What to look for before you book

The scenery in the photos is the easy part. These decide whether the trip works.
- Water carry and paddle type. Flatwater lake, sea kayak, or canoe-with-portage are three different skill sets. Match the water to your ability, not your ambition.
- Guided or self-guided. Alaska and Moab practically require a guide. The Boundary Waters rewards going without one if you have the skills. The Smokies and Yellowstone go either way.
- Permits and season. Boundary Waters permits are quota-limited in the busy months; Yellowstone and Alaska trips are summer-bound; Moab is a shoulder-season game. Sort this before anything else.
- Trip length that fits your fitness. A twelve-hour paddle-and-hike day is a real thing at Fontana. Read the hours, not the highlight reel.
- Bailout points. On big water especially, know where you can get off if weather turns.
For the walking half of any of these, our rundown of beginner-friendly trails is a decent gut check on whether the hiking leg suits your group.
Who should skip the combo trip
Not everyone needs to bolt two sports together.
Skip it if you're new to paddling and picking a sea-kayak destination first. Learn on flat water close to home before you commit to tides and cold. Skip the long day-tour options if your group's slowest hiker isn't ready for the mileage, since the paddle back doesn't get shorter because you're tired. And skip the guided premium trips if you have the skills to self-outfit, especially in the Boundary Waters, where the whole appeal is doing it on your own terms.
If you'd rather keep the two activities separate and just want good water-adjacent camping, our guide to wild camping spots covers that without the paddling commitment.
FAQ
Do I need my own kayak or canoe for these trips?
Usually not. Guided operators in Alaska, Yellowstone, Moab, and the Smokies provide boats and safety gear as part of the trip. The Boundary Waters is the main place you'll either bring your own canoe or rent from a local outfitter, who can also handle the portage packs and food if you ask.

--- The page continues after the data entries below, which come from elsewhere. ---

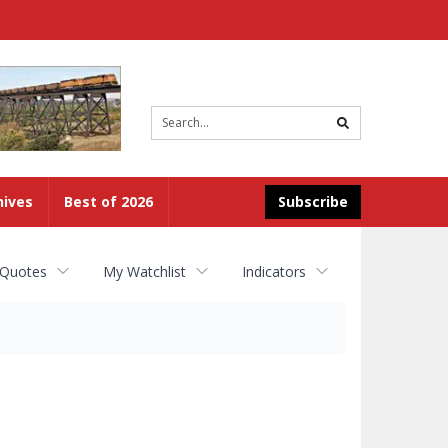
Site
search
hives
Best of 2026
Subscribe
 Quotes
My Watchlist
Indicators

How fit do I need to be to combine hiking and paddling?
It depends entirely on which trip. A flatwater lake paddle plus a short walk suits almost anyone. A twelve-plus-hour paddle-and-hike day or a portage-heavy Boundary Waters route asks for real endurance in both your legs and shoulders. Read the stated hours and mileage and plan around your slowest person, not your fittest.

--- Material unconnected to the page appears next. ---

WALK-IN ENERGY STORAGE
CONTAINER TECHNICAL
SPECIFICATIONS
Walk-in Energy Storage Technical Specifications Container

When is the best season for these areas?
Alaska and Yellowstone are summer trips, full stop, because of water temperature and access. The Boundary Waters runs late spring through early fall, with midsummer bugs as the tradeoff. Moab is a spring and fall destination since summer desert heat makes the biking and hiking legs miserable and unsafe.

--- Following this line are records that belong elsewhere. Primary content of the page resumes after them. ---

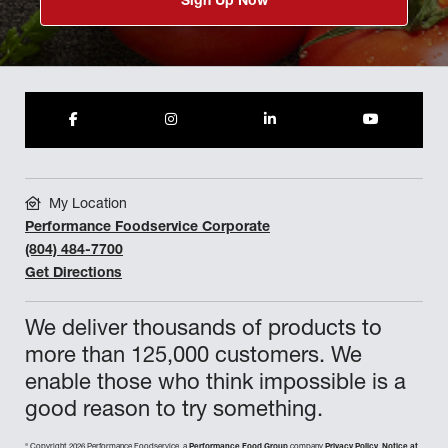
Sign Up Now
My Location
Performance Foodservice Corporate
(804) 484-7700
Get Directions
We deliver thousands of products to
more than 125,000 customers. We
enable those who think impossible is a
good reason to try something.
©
Copyright 2026 Performance Foodservice, a
Performance Food Group
company
Privacy Policy
,
Notice at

What should I pack that's specific to a hike-and-paddle trip?
Beyond normal hiking gear: a dry bag for anything that can't get wet, quick-dry clothing you can hike in after the paddle, and footwear that handles both wet launches and trail. Water shoes or drainable trail runners beat heavy boots for the paddle legs. Cold-water destinations like Alaska also need proper layers, since immersion is a real risk, not a rare one.
Can complete beginners do a hiking and kayaking trip?
Yes, on the right water. Guided flatwater trips in Yellowstone or on Fontana Lake are built for first-timers and include basic instruction. Sea kayaking in Alaska is not a beginner's first paddle, and a self-guided Boundary Waters route assumes you can already navigate and portage. Start on calm water with a guide, then work up to the bigger trips.